**Supplied data**
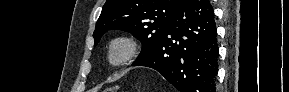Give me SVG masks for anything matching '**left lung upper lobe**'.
Masks as SVG:
<instances>
[{"instance_id": "left-lung-upper-lobe-1", "label": "left lung upper lobe", "mask_w": 289, "mask_h": 92, "mask_svg": "<svg viewBox=\"0 0 289 92\" xmlns=\"http://www.w3.org/2000/svg\"><path fill=\"white\" fill-rule=\"evenodd\" d=\"M184 0H107L93 33L95 46L111 29L132 33L142 42L136 59L153 53L162 34Z\"/></svg>"}]
</instances>
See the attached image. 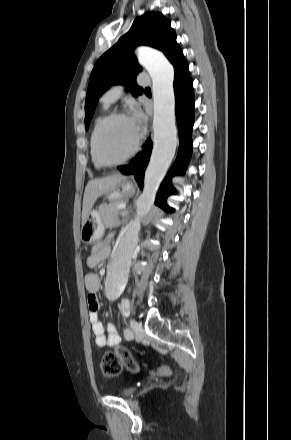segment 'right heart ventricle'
<instances>
[{
    "label": "right heart ventricle",
    "instance_id": "right-heart-ventricle-1",
    "mask_svg": "<svg viewBox=\"0 0 291 440\" xmlns=\"http://www.w3.org/2000/svg\"><path fill=\"white\" fill-rule=\"evenodd\" d=\"M101 119H102V117L100 116V117H98V118L95 120L94 127H93V130H92V133H91V138H90V151H91V156H92L93 163H94V165H95L96 167H101L102 165H100V164L97 162V160L95 159V157H94V151H93V136H94L95 129H96V127H97V125H98V123L100 122Z\"/></svg>",
    "mask_w": 291,
    "mask_h": 440
}]
</instances>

**Task instructions**
Copy out, from the listing above, every line that contains the word "path".

**Exercise result**
[{"instance_id": "left-lung-upper-lobe-1", "label": "left lung upper lobe", "mask_w": 289, "mask_h": 92, "mask_svg": "<svg viewBox=\"0 0 289 92\" xmlns=\"http://www.w3.org/2000/svg\"><path fill=\"white\" fill-rule=\"evenodd\" d=\"M184 0H107L93 33L95 46L111 29L132 33L142 42L136 59L153 53L162 34Z\"/></svg>"}]
    "mask_svg": "<svg viewBox=\"0 0 291 440\" xmlns=\"http://www.w3.org/2000/svg\"><path fill=\"white\" fill-rule=\"evenodd\" d=\"M101 119H102V117L100 116V117H98V118L95 120L94 127H93V130H92V133H91V138H90V151H91V156H92L93 163H94V165H95L96 167H101L102 165H100V164L97 162V160L95 159V157H94V151H93V136H94L95 129H96V127H97V125H98V123L100 122Z\"/></svg>",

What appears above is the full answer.